> _Required work_: Where a picture occurs in the data, omit it, and copy all remaining data exactly.

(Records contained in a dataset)
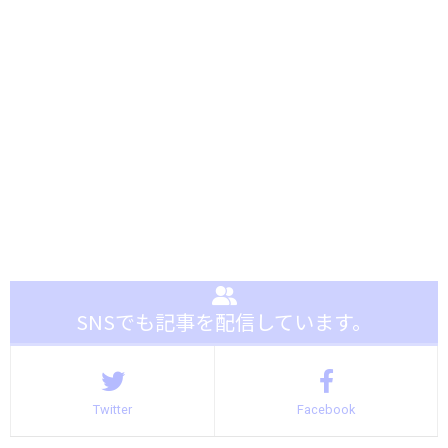
SNSでも記事を配信しています。
Twitter
Facebook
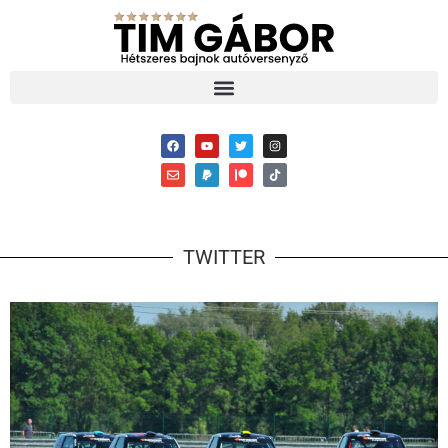
TWITTER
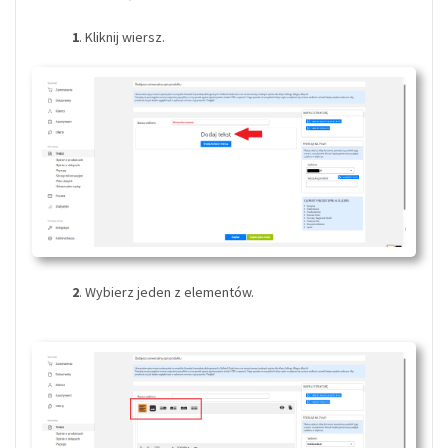
1
. Kliknij wiersz.
2
. Wybierz jeden z elementów.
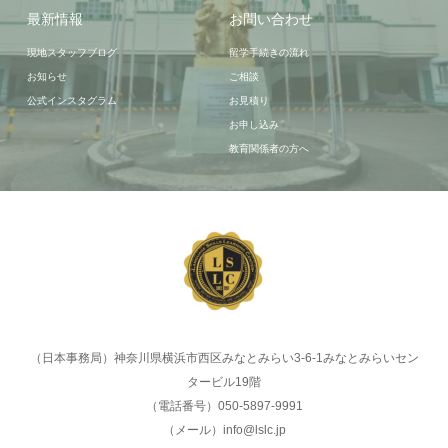
最新情報
お問い合わせ
現地スタッフブログ
留学手続きの流れ
お知らせ
ご相談
公式インスタグラム
お見積り
お申し込み
教育関係者の方へ
（日本事務局）神奈川県横浜市西区みなとみらい3-6-1みなとみらいセン
タービル19階
（電話番号）050-5897-9991
（メール）info@lslc.jp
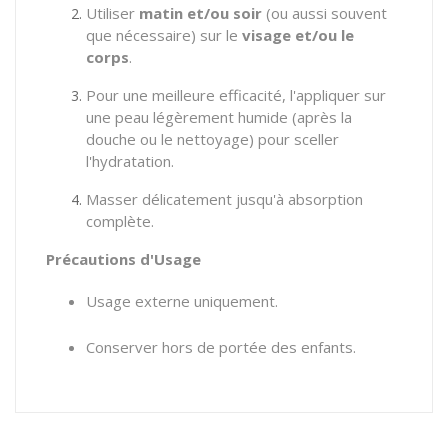
Utiliser
matin et/ou soir
(ou aussi souvent
que nécessaire) sur le
visage et/ou le
corps
.
Pour une meilleure efficacité, l'appliquer sur
une peau légèrement humide (après la
douche ou le nettoyage) pour sceller
l'hydratation.
Masser délicatement jusqu'à absorption
complète.
Précautions d'Usage
Usage externe uniquement.
Conserver hors de portée des enfants.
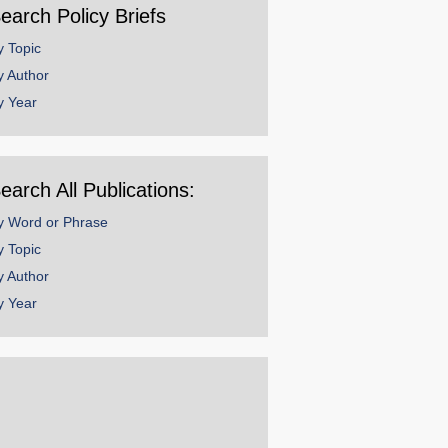
earch Policy Briefs
y Topic
y Author
y Year
earch All Publications:
y Word or Phrase
y Topic
y Author
y Year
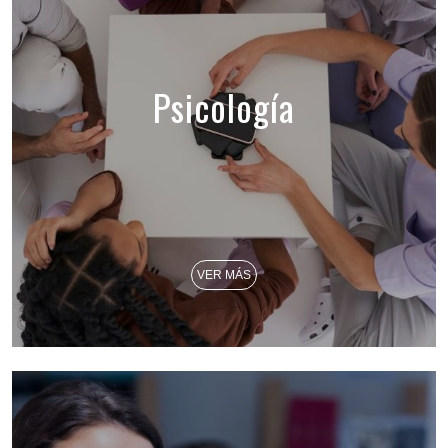
Psicología
VER MÁS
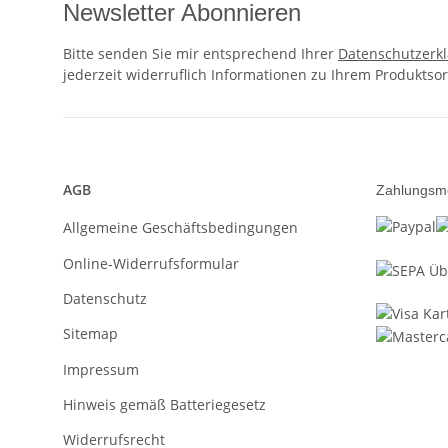
Newsletter Abonnieren
Bitte senden Sie mir entsprechend Ihrer
Datenschutzerk
jederzeit widerruflich Informationen zu Ihrem Produktsor
AGB
Zahlungsm
Allgemeine Geschäftsbedingungen
Online-Widerrufsformular
Datenschutz
Sitemap
Impressum
Hinweis gemäß Batteriegesetz
Widerrufsrecht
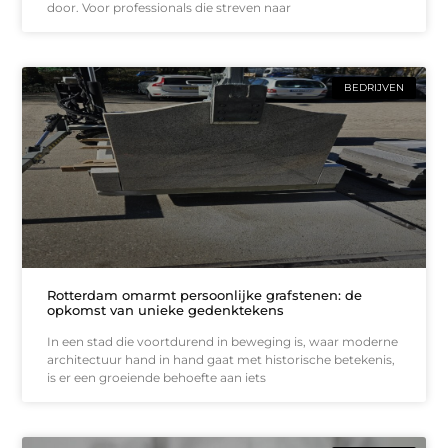
door. Voor professionals die streven naar
BEDRIJVEN
Rotterdam omarmt persoonlijke grafstenen: de
opkomst van unieke gedenktekens
In een stad die voortdurend in beweging is, waar moderne
architectuur hand in hand gaat met historische betekenis,
is er een groeiende behoefte aan iets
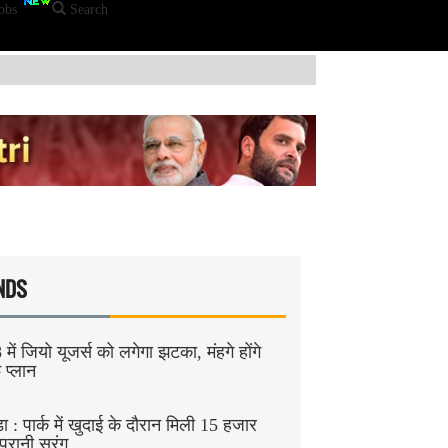
obs
Search
NDS
में जियो यूजर्स को लगेगा झटका, मंहगे होंगे
 प्लान
 : पार्क में खुदाई के दौरान मिली 15 हजार
ुरानी सुरंग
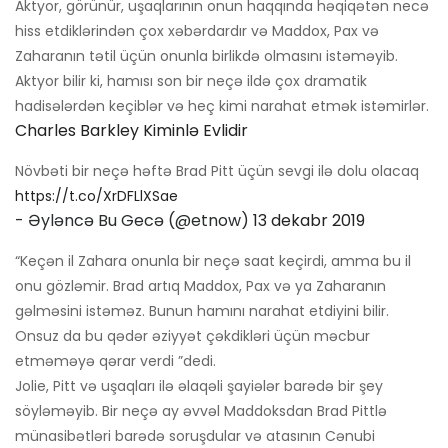
Aktyor, görünür, uşaqlarının onun haqqında həqiqətən necə
hiss etdiklərindən çox xəbərdardır və Maddox, Pax və
Zaharanın tətil üçün onunla birlikdə olmasını istəməyib.
Aktyor bilir ki, hamısı son bir neçə ildə çox dramatik
hadisələrdən keçiblər və heç kimi narahat etmək istəmirlər.
Charles Barkley Kiminlə Evlidir
Növbəti bir neçə həftə Brad Pitt üçün sevgi ilə dolu olacaq
https://t.co/XrDFLlXSae
- Əyləncə Bu Gecə (@etnow)
13 dekabr 2019
“Keçən il Zahara onunla bir neçə saat keçirdi, amma bu il
onu gözləmir. Brad artıq Maddox, Pax və ya Zaharanın
gəlməsini istəməz. Bunun hamını narahat etdiyini bilir.
Onsuz da bu qədər əziyyət çəkdikləri üçün məcbur
etməməyə qərar verdi ”dedi.
Jolie, Pitt və uşaqları ilə əlaqəli şayiələr barədə bir şey
söyləməyib. Bir neçə ay əvvəl Maddoksdan Brad Pittlə
münasibətləri barədə soruşdular və atasının Cənubi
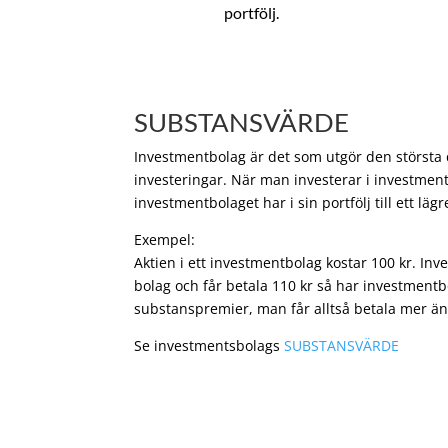
portfölj.
SUBSTANSVÄRDE
Investmentbolag är det som utgör den största de
investeringar. När man investerar i investment
investmentbolaget har i sin portfölj till ett läg
Exempel:
Aktien i ett investmentbolag kostar 100 kr. In
bolag och får betala 110 kr så har investmentb
substanspremier, man får alltså betala mer än
Se investmentsbolags
SUBSTANSVÄRDE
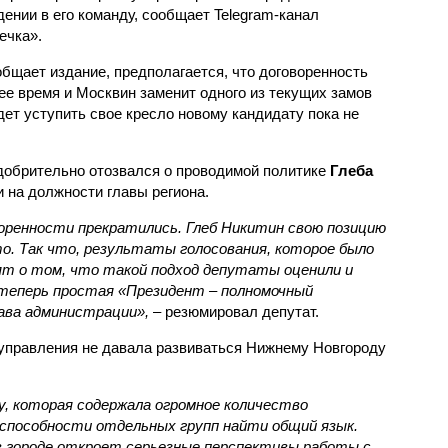
дении в его команду, сообщает Telegram-канал
чка».
общает издание, предполагается, что договоренность
ее время и Москвин заменит одного из текущих замов
дет уступить свое кресло новому кандидату пока не
добрительно отозвался о проводимой политике
Глеба
 на должности главы региона.
воренности прекратились. Глеб Никитин свою позицию
. Так что, результаты голосования, которое было
ят о том, что такой подход депутаты оценили и
теперь простая «Президент – полномочный
лава администрации»,
– резюмировал депутат.
 управления не давала развиваться Нижнему Новгороду
, которая содержала огромное количество
способности отдельных групп найти общий язык.
в городе откроет серьезные перспективы работы с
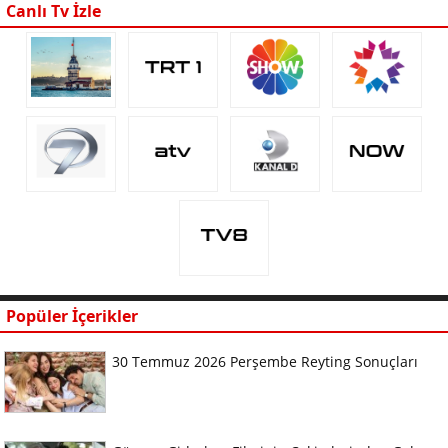
Canlı Tv İzle
Popüler İçerikler
30 Temmuz 2026 Perşembe Reyting Sonuçları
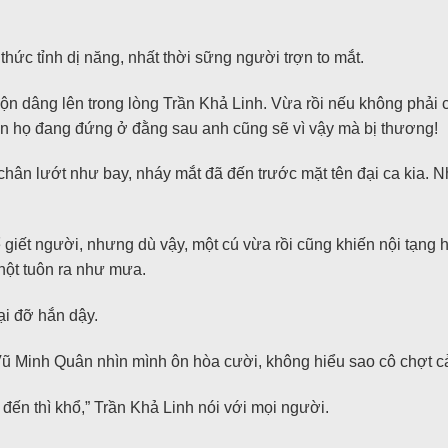
ức tỉnh dị năng, nhất thời sững người trợn to mắt.
n dâng lên trong lòng Trần Khả Linh. Vừa rồi nếu không phải c
bọn họ đang đứng ở đằng sau anh cũng sẽ vì vậy mà bị thương!
hân lướt như bay, nháy mắt đã đến trước mặt tên đại ca kia. 
 giết người, nhưng dù vậy, một cú vừa rồi cũng khiến nội tạng
hột tuôn ra như mưa.
ại đỡ hắn dậy.
 Vũ Minh Quân nhìn mình ôn hòa cười, không hiểu sao cô chợt c
o đến thì khổ,” Trần Khả Linh nói với mọi người.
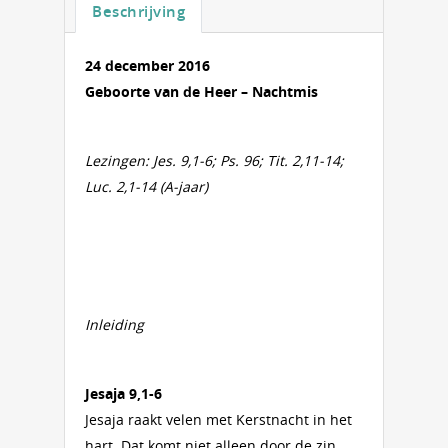
Beschrijving
24 december 2016
Geboorte van de Heer – Nachtmis
Lezingen: Jes. 9,1-6; Ps. 96; Tit. 2,11-14;
Luc. 2,1-14 (A-jaar)
Inleiding
Jesaja 9,1-6
Jesaja raakt velen met Kerstnacht in het
hart. Dat komt niet alleen door de zin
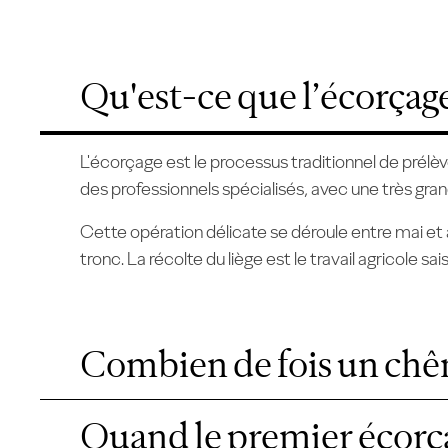
Qu'est-ce que l’écorçag
L'écorçage est le processus traditionnel de prélèv
des professionnels spécialisés, avec une très grand
Cette opération délicate se déroule entre mai et aoû
tronc. La récolte du liège est le travail agricole 
Combien de fois un chêne
Quand le premier écorçag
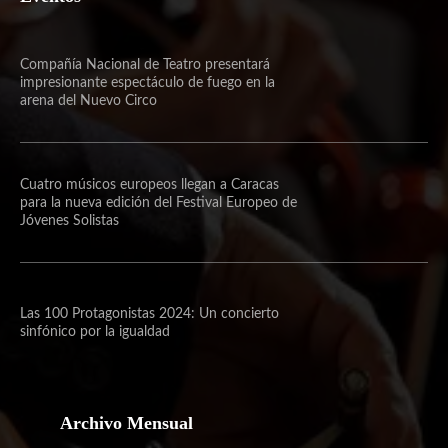
Compañía Nacional de Teatro presentará
impresionante espectáculo de fuego en la
arena del Nuevo Circo
Cuatro músicos europeos llegan a Caracas
para la nueva edición del Festival Europeo de
Jóvenes Solistas
Las 100 Protagonistas 2024: Un concierto
sinfónico por la igualdad
Archivo Mensual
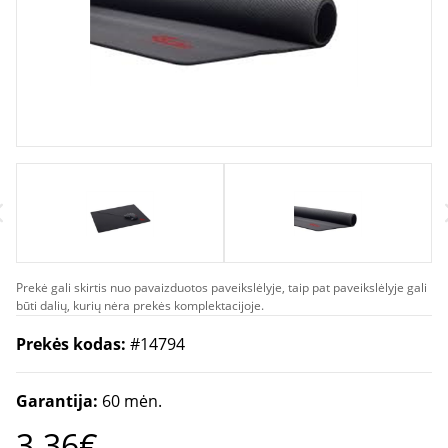
Prekė gali skirtis nuo pavaizduotos paveikslėlyje, taip pat paveikslėlyje gali
būti dalių, kurių nėra prekės komplektacijoje.
Prekės kodas:
#14794
Garantija:
60 mėn.
3.36€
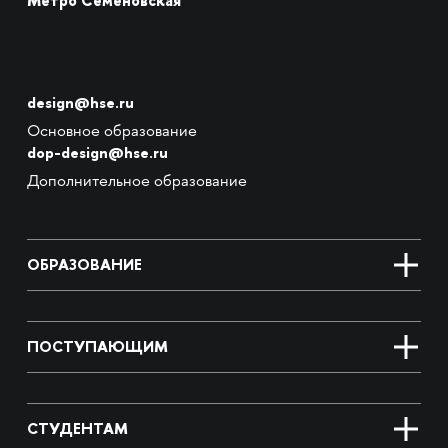
Метро Семёновская
design@hse.ru
Основное образование
dop-design@hse.ru
Дополнительное образование
ОБРАЗОВАНИЕ
ПОСТУПАЮЩИМ
СТУДЕНТАМ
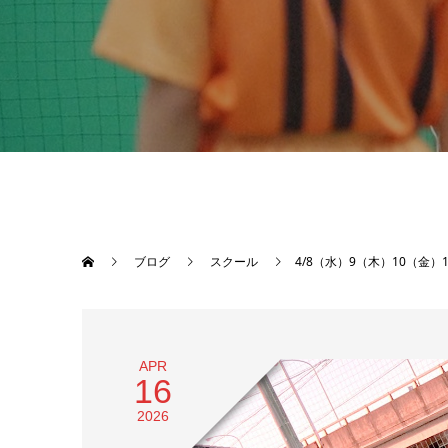
ブログ
スクール
4/8（水）9（木）10（金
APR
16
2026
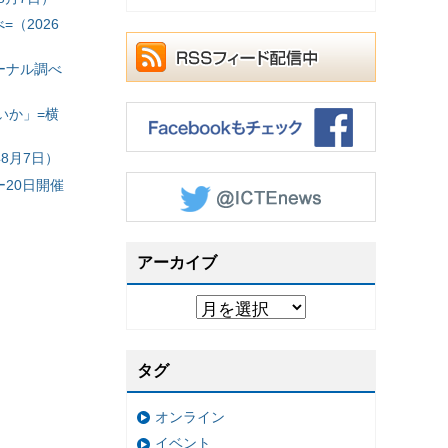
（2026
ーナル調べ
いか」=横
8月7日）
20日開催
アーカイブ
タグ
オンライン
イベント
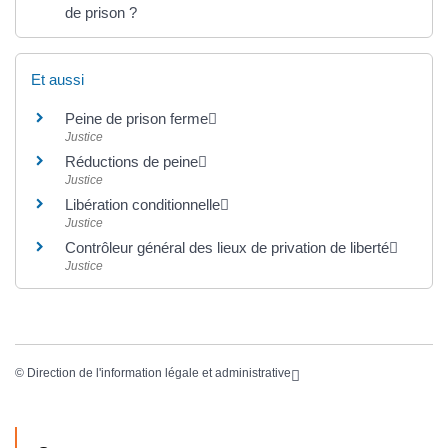
de prison ?
Et aussi
Peine de prison ferme
Justice
Réductions de peine
Justice
Libération conditionnelle
Justice
Contrôleur général des lieux de privation de liberté
Justice
©
Direction de l'information légale et administrative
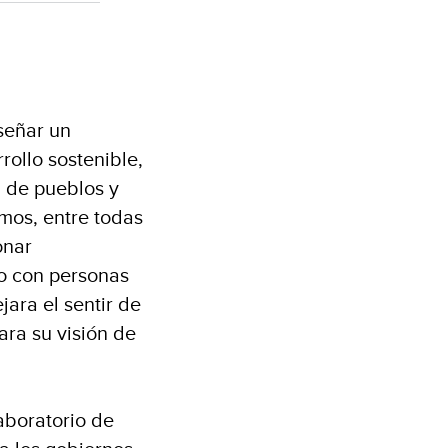
señar un
rollo sostenible,
a de pueblos y
mos, entre todas
onar
to con personas
jara el sentir de
ara su visión de
Laboratorio de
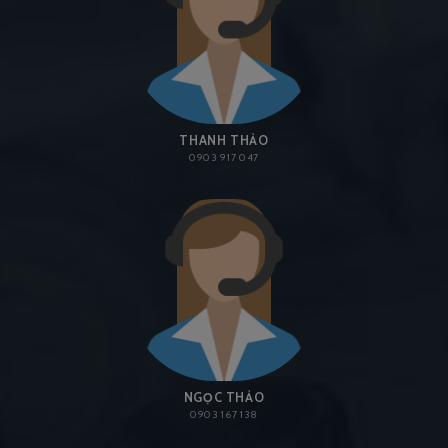
THANH THẢO
0903 917 047
NGỌC THẢO
0903 167 138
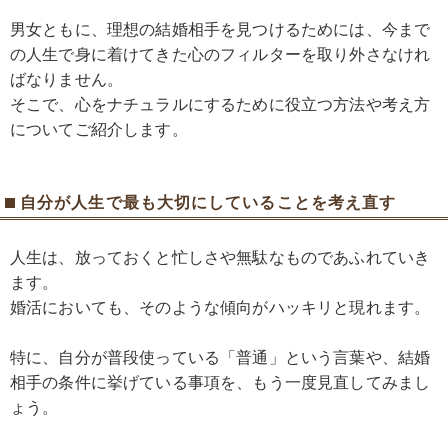
男女ともに、理想の結婚相手を見つけるためには、今まで
の人生で身に着けてきた心のフィルターを取り外さなけれ
ばなりません。
そこで、心をナチュラルにするために役立つ方法や考え方
についてご紹介します。
自分が人生で最も大切にしていることを考え直す
人生は、放っておくと忙しさや無駄なものであふれていき
ます。
婚活においても、そのような傾向がハッキリと現れます。
特に、自分が普段使っている「普通」という言葉や、結婚
相手の条件に挙げている事項を、もう一度見直してみまし
ょう。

> _Solution for this task_:
SNSでも記事を配信しています。
Twitter
Facebook
TWITTER
1
. Kliknij wiersz.
2
. Wybierz jeden z elementów.
最新情報
お問い合わせ
現地スタッフブログ
留学手続きの流れ
お知らせ
ご相談
公式インスタグラム
お見積り
お申し込み
教育関係者の方へ
（日本事務局）神奈川県横浜市西区みなとみらい3-6-1みなとみらいセン
タービル19階
（電話番号）050-5897-9991
（メール）info@lslc.jp
Utiliser
matin et/ou soir
(ou aussi souvent
que nécessaire) sur le
visage et/ou le
corps
.
Pour une meilleure efficacité, l'appliquer sur
une peau légèrement humide (après la
douche ou le nettoyage) pour sceller
l'hydratation.
Masser délicatement jusqu'à absorption
complète.
Précautions d'Usage
Usage externe uniquement.
Conserver hors de portée des enfants.
earch Policy Briefs
y Topic
y Author
y Year
earch All Publications:
y Word or Phrase
y Topic
y Author
y Year
Psicología
VER MÁS
Newsletter Abonnieren
Bitte senden Sie mir entsprechend Ihrer
Datenschutzerk
jederzeit widerruflich Informationen zu Ihrem Produktsor
AGB
Zahlungsm
Allgemeine Geschäftsbedingungen
Online-Widerrufsformular
Datenschutz
Sitemap
Impressum
Hinweis gemäß Batteriegesetz
Widerrufsrecht
door. Voor professionals die streven naar
BEDRIJVEN
Rotterdam omarmt persoonlijke grafstenen: de
opkomst van unieke gedenktekens
In een stad die voortdurend in beweging is, waar moderne
architectuur hand in hand gaat met historische betekenis,
is er een groeiende behoefte aan iets
obs
Search
NDS
में जियो यूजर्स को लगेगा झटका, मंहगे होंगे
 प्लान
 : पार्क में खुदाई के दौरान मिली 15 हजार
ुरानी सुरंग
Aktyor, görünür, uşaqlarının onun haqqında həqiqətən necə
hiss etdiklərindən çox xəbərdardır və Maddox, Pax və
Zaharanın tətil üçün onunla birlikdə olmasını istəməyib.
Aktyor bilir ki, hamısı son bir neçə ildə çox dramatik
hadisələrdən keçiblər və heç kimi narahat etmək istəmirlər.
Charles Barkley Kiminlə Evlidir
Növbəti bir neçə həftə Brad Pitt üçün sevgi ilə dolu olacaq
https://t.co/XrDFLlXSae
- Əyləncə Bu Gecə (@etnow)
13 dekabr 2019
“Keçən il Zahara onunla bir neçə saat keçirdi, amma bu il
onu gözləmir. Brad artıq Maddox, Pax və ya Zaharanın
gəlməsini istəməz. Bunun hamını narahat etdiyini bilir.
Onsuz da bu qədər əziyyət çəkdikləri üçün məcbur
etməməyə qərar verdi ”dedi.
Jolie, Pitt və uşaqları ilə əlaqəli şayiələr barədə bir şey
söyləməyib. Bir neçə ay əvvəl Maddoksdan Brad Pittlə
münasibətləri barədə soruşdular və atasının Cənubi
portfölj.
SUBSTANSVÄRDE
Investmentbolag är det som utgör den största de
investeringar. När man investerar i investment
investmentbolaget har i sin portfölj till ett läg
Exempel:
Aktien i ett investmentbolag kostar 100 kr. In
bolag och får betala 110 kr så har investmentb
substanspremier, man får alltså betala mer än
Se investmentsbolags
SUBSTANSVÄRDE
дении в его команду, сообщает Telegram-канал
чка».
общает издание, предполагается, что договоренность
ее время и Москвин заменит одного из текущих замов
дет уступить свое кресло новому кандидату пока не
добрительно отозвался о проводимой политике
Глеба
 на должности главы региона.
воренности прекратились. Глеб Никитин свою позицию
. Так что, результаты голосования, которое было
ят о том, что такой подход депутаты оценили и
теперь простая «Президент – полномочный
лава администрации»,
– резюмировал депутат.
 управления не давала развиваться Нижнему Новгороду
, которая содержала огромное количество
способности отдельных групп найти общий язык.
в городе откроет серьезные перспективы работы с
Canlı Tv İzle
Popüler İçerikler
30 Temmuz 2026 Perşembe Reyting Sonuçları
ức tỉnh dị năng, nhất thời sững người trợn to mắt.
n dâng lên trong lòng Trần Khả Linh. Vừa rồi nếu không phải c
bọn họ đang đứng ở đằng sau anh cũng sẽ vì vậy mà bị thương!
hân lướt như bay, nháy mắt đã đến trước mặt tên đại ca kia. 
 giết người, nhưng dù vậy, một cú vừa rồi cũng khiến nội tạng
hột tuôn ra như mưa.
ại đỡ hắn dậy.
 Vũ Minh Quân nhìn mình ôn hòa cười, không hiểu sao cô chợt c
o đến thì khổ,” Trần Khả Linh nói với mọi người.
Beschrijving
24 december 2016
Geboorte van de Heer – Nachtmis
Lezingen: Jes. 9,1-6; Ps. 96; Tit. 2,11-14;
Luc. 2,1-14 (A-jaar)
Inleiding
Jesaja 9,1-6
Jesaja raakt velen met Kerstnacht in het
hart. Dat komt niet alleen door de zin
Qu'est-ce que l’écorçag
L'écorçage est le processus traditionnel de prélèv
des professionnels spécialisés, avec une très grand
Cette opération délicate se déroule entre mai et aoû
tronc. La récolte du liège est le travail agricole 
Combien de fois un chêne
Quand le premier écorçag
Compañía Nacional de Teatro presentará
impresionante espectáculo de fuego en la
arena del Nuevo Circo
Cuatro músicos europeos llegan a Caracas
para la nueva edición del Festival Europeo de
Jóvenes Solistas
Las 100 Protagonistas 2024: Un concierto
sinfónico por la igualdad
Archivo Mensual
Prekė gali skirtis nuo pavaizduotos paveikslėlyje, taip pat paveikslėlyje gali
būti dalių, kurių nėra prekės komplektacijoje.
Prekės kodas:
#14794
Garantija:
60 mėn.
3.36€
Метро Семёновская
design@hse.ru
Основное образование
dop-design@hse.ru
Дополнительное образование
ОБРАЗОВАНИЕ
ПОСТУПАЮЩИМ
СТУДЕНТАМ
ブログ
スクール
4/8（水）9（木）10（金
APR
16
2026
（2026
ーナル調べ
いか」=横
8月7日）
20日開催
アーカイブ
タグ
オンライン
イベント
de prison ?
Et aussi
Peine de prison ferme
Justice
Réductions de peine
Justice
Libération conditionnelle
Justice
Contrôleur général des lieux de privation de liberté
Justice
©
Direction de l'information légale et administrative
señar un
rollo sostenible,
a de pueblos y
mos, entre todas
onar
to con personas
jara el sentir de
ara su visión de
Laboratorio de
THANH THẢO
0903 917 047
NGỌC THẢO
0903 167 138
男女ともに、理想の結婚相手を見つけるためには、今まで
の人生で身に着けてきた心のフィルターを取り外さなけれ
ばなりません。
そこで、心をナチュラルにするために役立つ方法や考え方
についてご紹介します。
自分が人生で最も大切にしていることを考え直す
人生は、放っておくと忙しさや無駄なものであふれていき
ます。
婚活においても、そのような傾向がハッキリと現れます。
特に、自分が普段使っている「普通」という言葉や、結婚
相手の条件に挙げている事項を、もう一度見直してみまし
ょう。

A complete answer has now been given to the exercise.